━━ DATASET CONTENT ━━
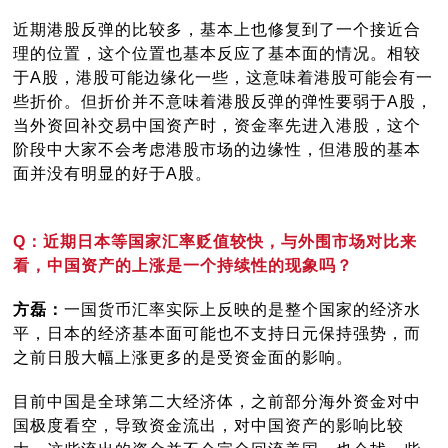
近期港股反弹的比较多，基本上也修复到了一个接近合
理的位置，这个位置也基本反应了基本面的情况。相较
于A股，港股可能边缘化一些，这意味着港股可能会有一
些折价。但折价并不意味着港股反弹的弹性要弱于A股，
当外资回补交易中国资产时，资金率先进入港股，这个
阶段中大家不会考虑港股市场的边缘性，但港股的基本
面并没有明显的好于A股。
Q：近期日本等国家汇率贬值较快，与外围市场对比来
看，中国资产的上涨是一个持续性的现象吗？
方磊：
一国货币汇率实际上反映的是整个国家的经济水
平，日本的经济基本面可能也不支持日元保持强势，而
之前日股大幅上涨更多的是受资金面的影响。
目前中国是全球第二大经济体，之前部分海外资金对中
国极度看空，导致资金流出，对中国资产的影响比较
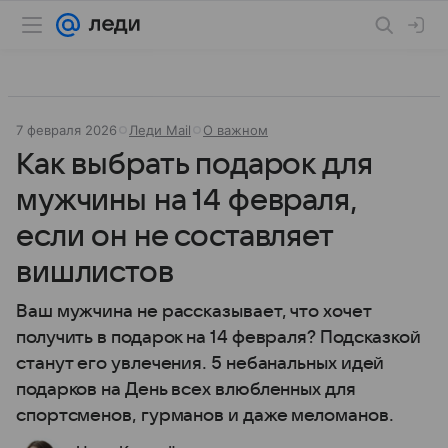
7 февраля 2026
Леди Mail
О важном
Как выбрать подарок для
мужчины на 14 февраля,
если он не составляет
вишлистов
Ваш мужчина не рассказывает, что хочет
получить в подарок на 14 февраля? Подсказкой
станут его увлечения. 5 небанальных идей
подарков на День всех влюбленных для
спортсменов, гурманов и даже меломанов.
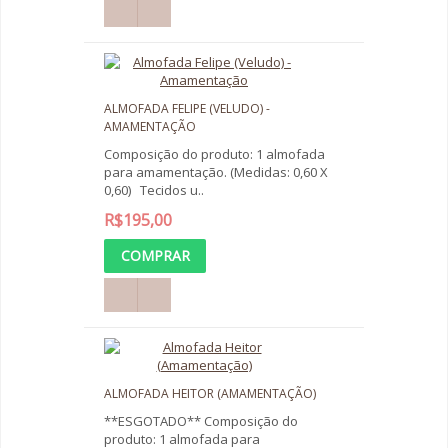
ALMOFADA FELIPE (VELUDO) -
AMAMENTAÇÃO
Composição do produto: 1 almofada
para amamentação. (Medidas: 0,60 X
0,60) Tecidos u..
R$195,00
ALMOFADA HEITOR (AMAMENTAÇÃO)
**ESGOTADO** Composição do
produto: 1 almofada para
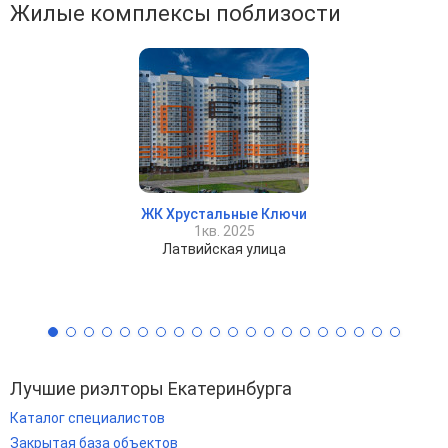
Жилые комплексы поблизости
ЖК Хрустальные Ключи
1кв. 2025
Латвийская улица
Лучшие риэлторы Екатеринбурга
Каталог специалистов
Закрытая база объектов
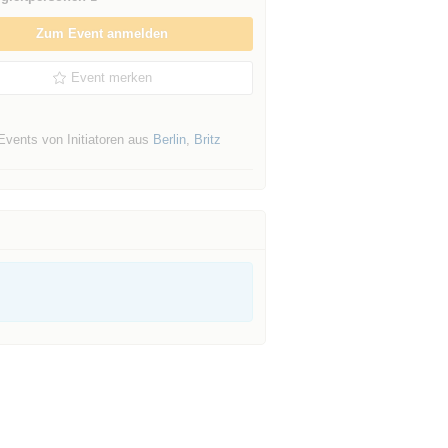
Zum Event anmelden
Event merken
Events von Initiatoren aus
Berlin
,
Britz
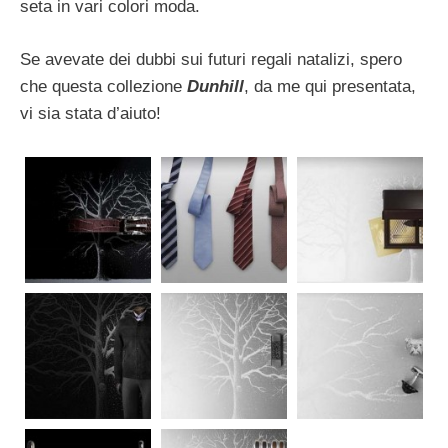
seta in vari colori moda.
Se avevate dei dubbi sui futuri regali natalizi, spero
che questa collezione
Dunhill
, da me qui presentata,
vi sia stata d’aiuto!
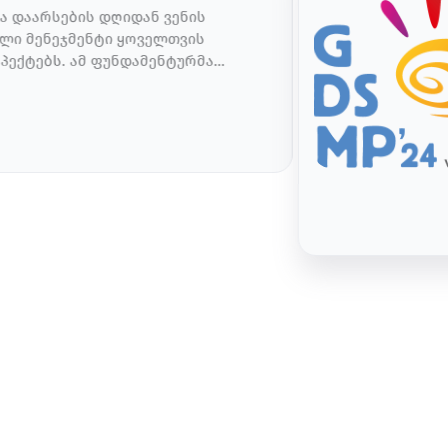
ა დაარსების დღიდან ვენის
ლი მენეჯმენტი ყოველთვის
პექტებს. ამ ფუნდამენტურმა
ენტირებული ზრდის მკაფიო
ებული განვითარება ადგილობრივი
თაშორისო სადაზღვევო ჯგუფამდე.
განვითარებას 5 სტრატეგიული ფოკუს
ლდაბანდება – VIG მართავს
 ინვესტიციებს. ჯგუფის პრიორიტეტია
 […]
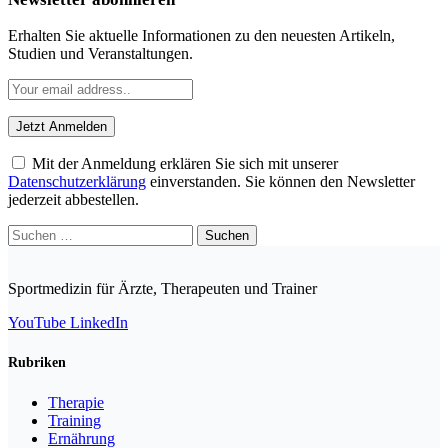
Erhalten Sie aktuelle Informationen zu den neuesten Artikeln,
Studien und Veranstaltungen.
Mit der Anmeldung erklären Sie sich mit unserer
Datenschutzerklärung
einverstanden. Sie können den Newsletter
jederzeit abbestellen.
Suchen
nach:
Sportmedizin für Ärzte, Therapeuten und Trainer
YouTube
LinkedIn
Rubriken
Therapie
Training
Ernährung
━━━
EXERCISE DIRECTIONS
Every line of the records in which the string "produto" is found should be counted, and only the count returned.

SOLVED PROBLEM
2